Abel Tesfaye è partito come tanti, con la valigia a forma di hard disk zeppa di mixtape pronti da postare sul tubo e via a incrociare dita e qualcos’altro. Il gioco per lui comincia tre anni fa, quando appena ventenne piazza in rete le varie “What You Need", "Loft Music" e "The Morning”. Poche settimane e un tripudio di click e condivisioni come nel più classico dei copioni gli cambia praticamente la vita.
Il suo è un mix di sample rubati al panorama indie (vedi “Gila” dei Beach House in “Loft Music”) e inseriti in un contesto electro-r’n’b mai invadente sotto il profilo ritmico, ben coalizzato da giochini al laptop appena abbozzati e schiamazzi elettronici da contraltare a un tessuto propriamente soul. A testimoniare questa sua intrigante commistione d'intenti i tre splendidi Ep lanciati nel corso del tempo: “House Of Balloons”, “Thursday” e “Echoes Of Silence”, di seguito raccolti nel definitivo “Trilogy”.
Giunto dunque al suo album d’esordio sotto i migliori auspici, il giovane canadese di origini etiopi prova saggiamente a oltrepassare il muro del cameratismo indie nella sua odierna accezione electro-soul. “Kiss Land” viene così prodotto con arguta meticolosità. I suoi suoni mostrano una nuova direzione. Se da un lato l’eccellente predisposizione ai controlli pare aver trovato il giusto equilibrio mediante una patina elettronica oscura e densa, dall’altro lato l’eccessiva rincorsa alla melodia da conficcare in testa a ogni costo finisce spesso con l’esaurirsi nel più cieco e bieco dei saccheggi travestisti da celere estratto.
Così, in “Adaption” l’indimenticabile “Bring On The Night” dei Police è palesemente dilatata in un riverbero di battiti r’n’b, mentre in “Belong To The World” l’intera sezione ritmica è letteralmente stracciata da “Machine Gun” dei Portishead. Insomma, il confine tra plagio e campionamento a tratti pare aver smarrito la propria sacrosanta labilità.
Tuttavia, non mancano momenti in cui il giovane Abel maggiormente su stesso, mostrando finalmente le proprie qualità, come accade nell’introduttiva “Professional”, divisa com’è in due atti, tra una morbida ed eterea alzata di sipario e un immacolato cambio di ritmo posto al terzo minuto con l’intento di spiazzare, nonostante l'ennesimo prestito ("Professional Loving" di Emika) sia ancora una volta dietro l'angolo. Stesso dicasi di “Love In The Sky”, elevata abilmente al cielo mediante un tastierone grasso all’occorrenza con rimandi eighties e una mal celata paura del mondo a spingere l’ugola calda e per certi versi ancora acerba.

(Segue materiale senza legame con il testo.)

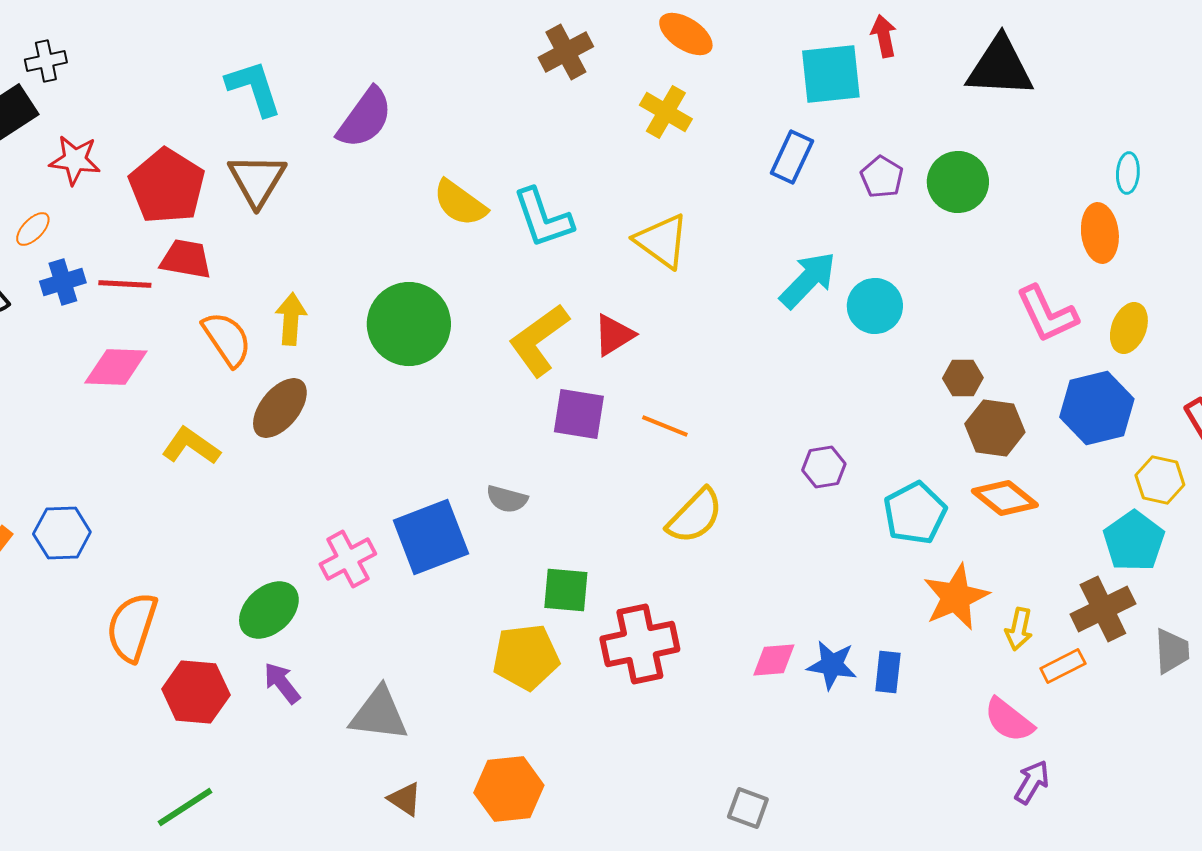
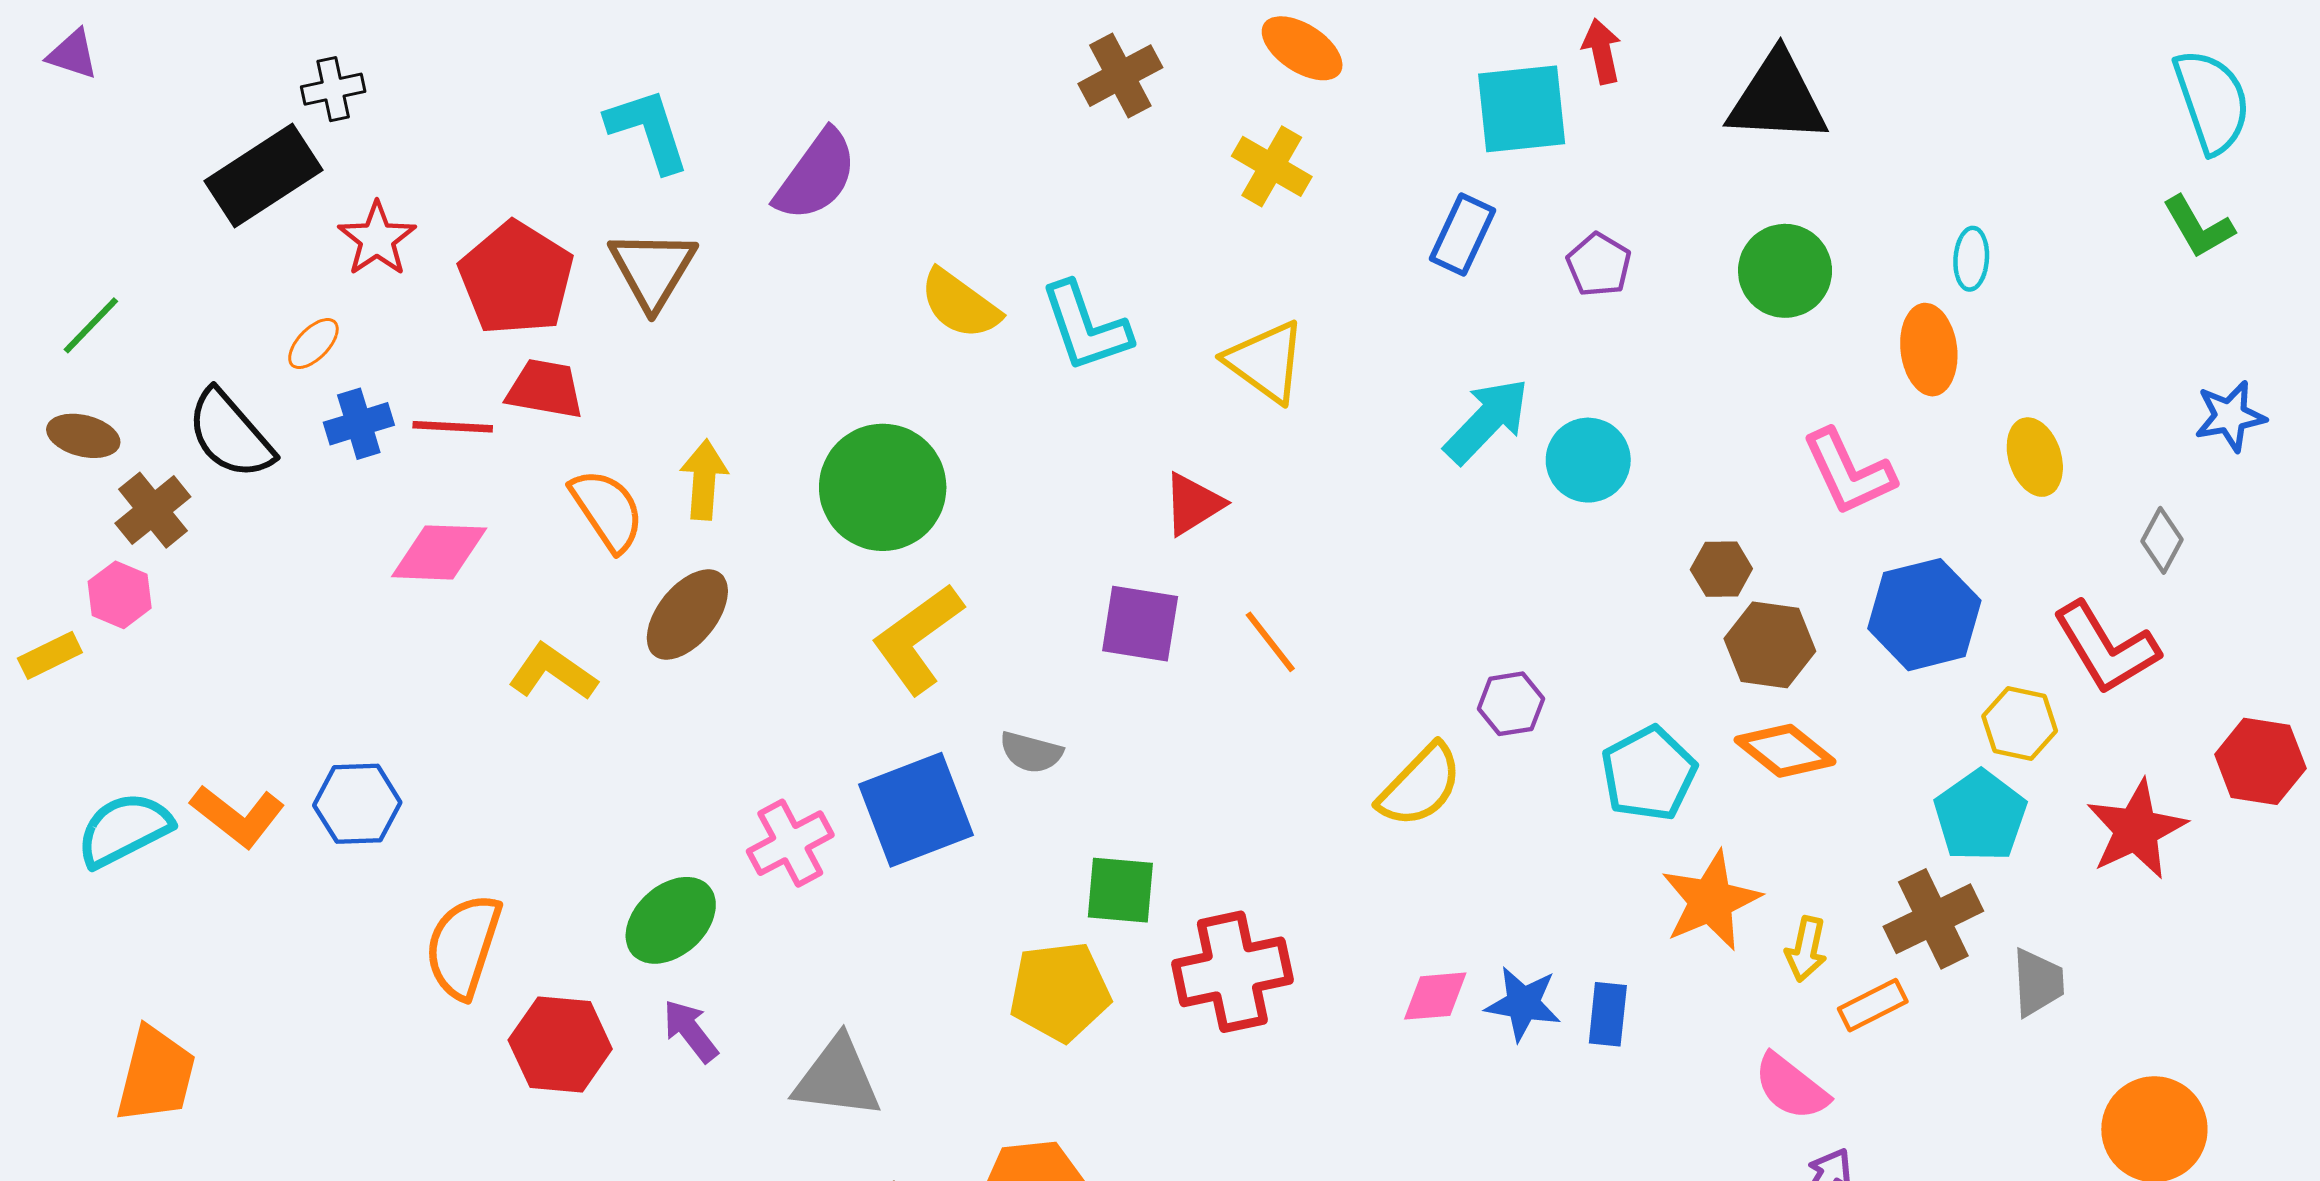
red star: (75, 160) -> (377, 239), turned 30
green circle: (958, 182) -> (1785, 271), moved
yellow ellipse: (1129, 328) -> (2035, 457), moved, turned -39
yellow L-shape: (539, 340) -> (917, 639), moved
orange line: (665, 426) -> (1270, 642), turned 30
yellow semicircle: (695, 516) -> (1420, 786), moved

In realtà, a scuotere il giovane musicista canadese è un imprecisato terrore per gli spazi ignoti, come da lui stesso dichiarato più volte. Una recondita paura dell’oscurità occupa i testi e la mente di Abel. Registi come John Carpenter, David Cronenberg e Ridley Scott ne alimentano la fantasia. L’umore è di conseguenza nero e per certi versi "caotico". L’utilizzo ottenebrante del synth segnala atmosfere in generale cupe e vibranti. Malgrado ciò, le cose funzionano comunque a singhiozzo, tra una melodia fin troppo spenta (“Tears In The Rain”) e un’impalpabile corsa in salsa electro (“Wanderlust”).
In conclusione, il ragazzo dalle tante belle promesse e speranze ha saputo solo in parte lucidare e perfezionare quel suo personale mondo musicale fatto di estratti appena intuibili, stravolti fino a poco tempo fa alla stregua di un Jamie Woon d'oltreoceano magicamente travestito da hipster. A conti fatti, non ci resta quindi che aspettare la prossima mossa di Abel. D’altronde, la tenera età suggerisce anche questo. E non potrebbe essere altrimenti.